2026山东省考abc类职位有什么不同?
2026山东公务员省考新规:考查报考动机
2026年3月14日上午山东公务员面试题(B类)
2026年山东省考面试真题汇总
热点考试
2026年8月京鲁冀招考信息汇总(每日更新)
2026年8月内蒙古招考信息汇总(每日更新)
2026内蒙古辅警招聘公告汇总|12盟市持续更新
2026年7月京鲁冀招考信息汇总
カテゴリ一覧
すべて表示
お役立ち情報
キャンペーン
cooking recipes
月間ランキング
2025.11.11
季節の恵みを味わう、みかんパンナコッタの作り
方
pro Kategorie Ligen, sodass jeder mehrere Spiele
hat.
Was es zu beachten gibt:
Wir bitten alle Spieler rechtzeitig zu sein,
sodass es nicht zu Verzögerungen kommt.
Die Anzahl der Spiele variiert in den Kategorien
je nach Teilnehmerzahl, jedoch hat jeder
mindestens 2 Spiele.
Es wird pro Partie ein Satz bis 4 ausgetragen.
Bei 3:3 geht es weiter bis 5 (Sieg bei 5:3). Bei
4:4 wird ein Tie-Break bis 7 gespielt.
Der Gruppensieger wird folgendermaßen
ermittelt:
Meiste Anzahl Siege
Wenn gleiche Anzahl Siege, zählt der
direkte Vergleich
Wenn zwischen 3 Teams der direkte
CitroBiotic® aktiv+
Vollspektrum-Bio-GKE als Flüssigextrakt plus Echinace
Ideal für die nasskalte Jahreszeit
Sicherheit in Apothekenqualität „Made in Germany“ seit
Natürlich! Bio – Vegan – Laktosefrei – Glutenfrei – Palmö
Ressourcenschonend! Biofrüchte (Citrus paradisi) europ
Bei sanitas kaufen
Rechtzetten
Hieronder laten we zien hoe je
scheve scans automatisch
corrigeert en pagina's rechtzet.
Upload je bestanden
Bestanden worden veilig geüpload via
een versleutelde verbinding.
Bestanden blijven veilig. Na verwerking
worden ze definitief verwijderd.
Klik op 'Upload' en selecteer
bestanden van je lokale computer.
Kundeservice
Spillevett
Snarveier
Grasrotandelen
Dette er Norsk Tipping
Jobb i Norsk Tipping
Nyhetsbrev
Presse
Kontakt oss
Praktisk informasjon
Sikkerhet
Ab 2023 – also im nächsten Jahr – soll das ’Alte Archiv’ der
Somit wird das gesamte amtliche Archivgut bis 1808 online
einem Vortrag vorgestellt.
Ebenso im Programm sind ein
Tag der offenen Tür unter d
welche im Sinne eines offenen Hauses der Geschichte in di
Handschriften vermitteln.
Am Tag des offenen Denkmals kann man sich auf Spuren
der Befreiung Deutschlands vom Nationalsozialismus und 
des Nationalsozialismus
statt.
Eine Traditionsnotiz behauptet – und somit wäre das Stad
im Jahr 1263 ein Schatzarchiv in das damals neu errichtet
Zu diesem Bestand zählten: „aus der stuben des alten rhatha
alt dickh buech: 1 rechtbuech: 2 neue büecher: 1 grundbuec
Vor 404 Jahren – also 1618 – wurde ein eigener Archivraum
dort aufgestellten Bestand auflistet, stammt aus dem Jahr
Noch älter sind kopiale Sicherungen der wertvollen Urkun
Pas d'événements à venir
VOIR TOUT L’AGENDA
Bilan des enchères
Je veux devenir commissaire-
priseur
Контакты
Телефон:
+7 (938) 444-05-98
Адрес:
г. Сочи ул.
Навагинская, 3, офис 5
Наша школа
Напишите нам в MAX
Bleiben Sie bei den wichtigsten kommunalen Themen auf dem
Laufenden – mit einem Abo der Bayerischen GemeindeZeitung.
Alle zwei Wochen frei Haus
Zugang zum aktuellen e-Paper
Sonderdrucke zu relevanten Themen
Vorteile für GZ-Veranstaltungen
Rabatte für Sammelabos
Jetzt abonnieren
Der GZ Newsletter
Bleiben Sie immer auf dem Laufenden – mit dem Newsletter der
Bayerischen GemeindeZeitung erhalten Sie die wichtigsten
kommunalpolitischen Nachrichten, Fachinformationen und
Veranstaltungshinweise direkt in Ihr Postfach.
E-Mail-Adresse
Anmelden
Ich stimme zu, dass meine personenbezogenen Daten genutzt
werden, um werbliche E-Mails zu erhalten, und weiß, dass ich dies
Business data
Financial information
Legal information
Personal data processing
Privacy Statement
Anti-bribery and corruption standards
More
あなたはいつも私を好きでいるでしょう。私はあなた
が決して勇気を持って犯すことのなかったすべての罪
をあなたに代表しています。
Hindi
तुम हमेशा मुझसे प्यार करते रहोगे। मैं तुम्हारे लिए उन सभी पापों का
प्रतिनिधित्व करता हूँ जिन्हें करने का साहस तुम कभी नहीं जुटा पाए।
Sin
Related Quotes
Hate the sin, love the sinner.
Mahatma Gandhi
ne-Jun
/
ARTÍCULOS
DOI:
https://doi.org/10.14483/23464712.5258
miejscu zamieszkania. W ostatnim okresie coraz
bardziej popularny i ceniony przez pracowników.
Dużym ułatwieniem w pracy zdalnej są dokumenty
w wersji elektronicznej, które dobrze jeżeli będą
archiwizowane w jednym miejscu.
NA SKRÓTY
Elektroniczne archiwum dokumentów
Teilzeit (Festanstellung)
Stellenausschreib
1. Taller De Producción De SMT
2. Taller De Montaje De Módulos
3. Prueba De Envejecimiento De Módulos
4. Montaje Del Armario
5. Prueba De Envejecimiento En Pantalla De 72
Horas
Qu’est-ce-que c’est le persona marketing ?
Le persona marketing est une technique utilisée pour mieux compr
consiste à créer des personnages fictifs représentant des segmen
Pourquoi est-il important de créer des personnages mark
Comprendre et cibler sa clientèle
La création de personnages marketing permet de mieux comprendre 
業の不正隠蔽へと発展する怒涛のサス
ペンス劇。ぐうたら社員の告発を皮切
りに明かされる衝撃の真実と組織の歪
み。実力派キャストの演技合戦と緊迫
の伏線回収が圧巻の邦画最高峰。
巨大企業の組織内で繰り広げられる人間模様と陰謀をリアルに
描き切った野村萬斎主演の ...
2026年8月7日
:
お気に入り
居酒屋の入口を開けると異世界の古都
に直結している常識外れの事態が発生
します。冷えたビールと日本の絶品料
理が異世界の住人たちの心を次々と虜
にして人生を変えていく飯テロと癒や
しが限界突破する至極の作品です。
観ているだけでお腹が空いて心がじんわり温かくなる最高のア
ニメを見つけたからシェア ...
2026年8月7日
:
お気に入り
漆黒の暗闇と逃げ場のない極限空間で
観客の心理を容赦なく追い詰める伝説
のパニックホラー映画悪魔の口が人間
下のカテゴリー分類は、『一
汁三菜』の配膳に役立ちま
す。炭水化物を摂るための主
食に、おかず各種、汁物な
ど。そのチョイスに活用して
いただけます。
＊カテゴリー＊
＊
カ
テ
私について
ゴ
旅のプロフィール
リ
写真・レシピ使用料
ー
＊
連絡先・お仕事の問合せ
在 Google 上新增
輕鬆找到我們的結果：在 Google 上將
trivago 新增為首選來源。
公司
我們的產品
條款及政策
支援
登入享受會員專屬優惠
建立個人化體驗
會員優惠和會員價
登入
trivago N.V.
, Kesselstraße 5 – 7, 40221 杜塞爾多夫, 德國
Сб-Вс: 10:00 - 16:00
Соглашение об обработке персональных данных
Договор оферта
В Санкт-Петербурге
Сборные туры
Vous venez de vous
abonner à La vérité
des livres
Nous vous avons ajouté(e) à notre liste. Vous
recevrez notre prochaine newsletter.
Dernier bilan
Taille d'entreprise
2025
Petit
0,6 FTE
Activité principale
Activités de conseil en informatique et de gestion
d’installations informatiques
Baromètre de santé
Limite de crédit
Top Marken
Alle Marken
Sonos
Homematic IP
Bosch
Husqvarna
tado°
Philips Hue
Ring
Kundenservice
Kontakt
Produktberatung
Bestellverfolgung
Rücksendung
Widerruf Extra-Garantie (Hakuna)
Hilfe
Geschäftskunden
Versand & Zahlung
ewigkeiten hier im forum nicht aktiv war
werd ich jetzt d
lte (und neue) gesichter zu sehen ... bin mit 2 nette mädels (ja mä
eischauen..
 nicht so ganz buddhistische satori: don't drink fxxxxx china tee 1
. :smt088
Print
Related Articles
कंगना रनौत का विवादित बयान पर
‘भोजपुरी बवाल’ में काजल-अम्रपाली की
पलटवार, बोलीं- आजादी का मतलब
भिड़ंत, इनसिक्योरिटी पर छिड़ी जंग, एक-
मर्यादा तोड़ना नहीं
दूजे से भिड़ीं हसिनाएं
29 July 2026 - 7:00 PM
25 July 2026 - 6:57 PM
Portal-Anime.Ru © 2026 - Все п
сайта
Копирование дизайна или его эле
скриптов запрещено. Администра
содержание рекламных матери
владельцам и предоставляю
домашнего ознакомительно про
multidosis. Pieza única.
-----
EXERCISE OBJECTIVE - Copy verbatim, from the listing above, each line from the one containing "Bleiben Sie immer" down to the one containing "Pourquoi est-il important", inclusive.

PROBLEM SOLUTION -
Bleiben Sie immer auf dem Laufenden – mit dem Newsletter der
Bayerischen GemeindeZeitung erhalten Sie die wichtigsten
kommunalpolitischen Nachrichten, Fachinformationen und
Veranstaltungshinweise direkt in Ihr Postfach.
E-Mail-Adresse
Anmelden
Ich stimme zu, dass meine personenbezogenen Daten genutzt
werden, um werbliche E-Mails zu erhalten, und weiß, dass ich dies
Business data
Financial information
Legal information
Personal data processing
Privacy Statement
Anti-bribery and corruption standards
More
あなたはいつも私を好きでいるでしょう。私はあなた
が決して勇気を持って犯すことのなかったすべての罪
をあなたに代表しています。
Hindi
तुम हमेशा मुझसे प्यार करते रहोगे। मैं तुम्हारे लिए उन सभी पापों का
प्रतिनिधित्व करता हूँ जिन्हें करने का साहस तुम कभी नहीं जुटा पाए।
Sin
Related Quotes
Hate the sin, love the sinner.
Mahatma Gandhi
ne-Jun
/
ARTÍCULOS
DOI:
https://doi.org/10.14483/23464712.5258
miejscu zamieszkania. W ostatnim okresie coraz
bardziej popularny i ceniony przez pracowników.
Dużym ułatwieniem w pracy zdalnej są dokumenty
w wersji elektronicznej, które dobrze jeżeli będą
archiwizowane w jednym miejscu.
NA SKRÓTY
Elektroniczne archiwum dokumentów
Teilzeit (Festanstellung)
Stellenausschreib
1. Taller De Producción De SMT
2. Taller De Montaje De Módulos
3. Prueba De Envejecimiento De Módulos
4. Montaje Del Armario
5. Prueba De Envejecimiento En Pantalla De 72
Horas
Qu’est-ce-que c’est le persona marketing ?
Le persona marketing est une technique utilisée pour mieux compr
consiste à créer des personnages fictifs représentant des segmen
Pourquoi est-il important de créer des personnages mark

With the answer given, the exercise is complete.